|Reviews for All Around|
| Written In Red chapter 1 . 8/1/2014
Very true. I liked your closing point. As far as punctuation goes I don't think there's anything out of place. I think some of the commas may be a bit distracting. As readers we know to pause because the line ends. I don't know that the commas are necessary.
| Meng En chapter 1 . 8/1/2014
The excessive usage of commas halt the flow and rhythm of the poem. However, since your poem doesn't necessarily follow through a typical form or set, you can freeverse your emotions however the way you want.
On a personal note, while I do understand your sentiments, folks might get the wrong idea with your "how can people be so blind". Remember that the Book does state for your words to be full of grace, not blunt trauma.
| Kat-Renee Kittel chapter 1 . 7/28/2014
Sometime in my poetry I take out the commas and just use the period.
Breaking the line into pieces and using the commas can be the same thing.
Since the lines are already broken, the commas are not completely necessary.
However, keeping them in does seem to make the reader pause longer than just the break in the line. If you want to use the commas for longer pausing, I would take out the following commas on these lines: "The rivers thrash" "All around me" and "be so blind." As I read the poem, these three lines seem to have better rhythm without the longer pause.

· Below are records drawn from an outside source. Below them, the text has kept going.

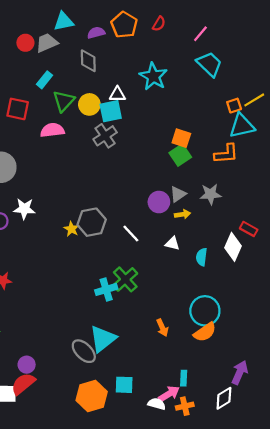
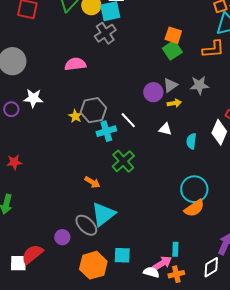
pink semicircle: (52, 130) -> (75, 64), moved
cyan cross: (106, 289) -> (106, 131), moved
orange arrow: (162, 328) -> (92, 182), moved, turned -35
purple circle: (27, 365) -> (62, 237), moved

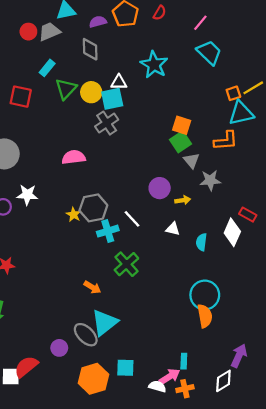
gray triangle: (170, 85) -> (192, 161), moved, turned -35
orange semicircle: (194, 208) -> (205, 316), turned -65

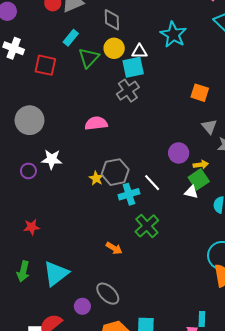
yellow circle: (91, 92) -> (114, 48), moved
green square: (181, 142) -> (199, 179), moved
cyan triangle: (104, 323) -> (56, 274), moved

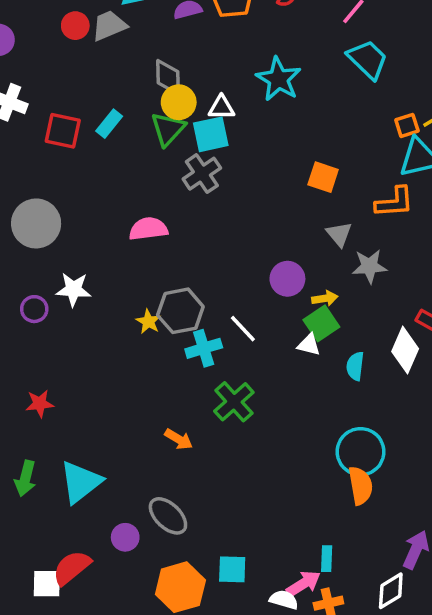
gray diamond: (112, 20) -> (168, 77), moved
cyan rectangle: (71, 38) -> (109, 124), moved
green triangle: (89, 58) -> (168, 129), moved

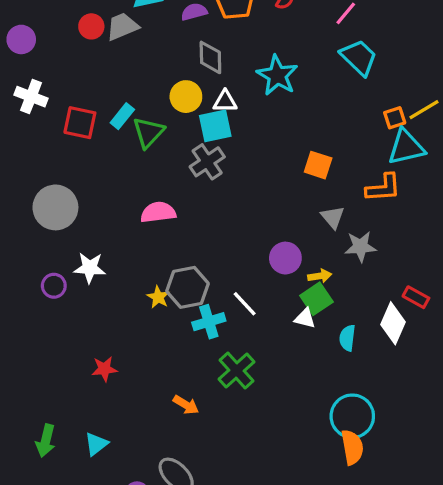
gray diamond: (168, 77) -> (210, 57), moved
green triangle: (168, 129) -> (148, 132), moved
red star: (40, 404) -> (104, 369), moved
cyan triangle: (81, 482) -> (96, 444), size x0.6

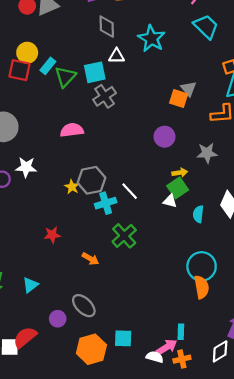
yellow circle: (186, 97) -> (27, 53), moved
cyan square: (215, 126) -> (95, 72), moved
gray triangle: (333, 217) -> (188, 89), moved
purple circle: (285, 258) -> (165, 137), moved
red star: (104, 369) -> (52, 235), moved

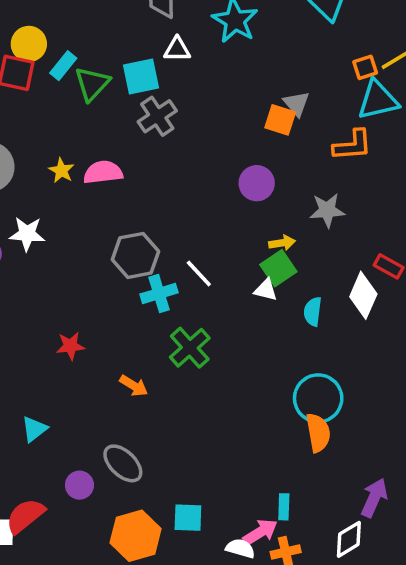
yellow star: (72, 187) -> (61, 171), moved

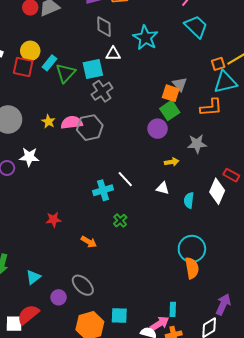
gray hexagon: (136, 255) -> (90, 128), moved
green square: (278, 268) -> (170, 110), moved
green cross: (190, 348) -> (120, 221), size x0.6
cyan triangle: (34, 429) -> (33, 277), moved

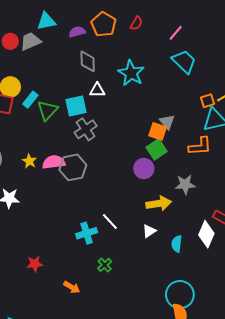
yellow arrow: (172, 162) -> (159, 203), size x1.6
white triangle: (163, 188) -> (149, 231), turned -48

P.S. the editor took out the link to national geographic in my other review. If you would like to view some fantastic photos to help with poetic inspiration, just search these words "Your Shot at National Geographic." Should be the first link to show in the search. It's such a wonderful place to view photography from amateur and pros that I wanted to let you know about it to encourage your poetry writing. Poetry to Our Creator and beautiful nature photos just go together. Purrs and Prayers, Katie Kat.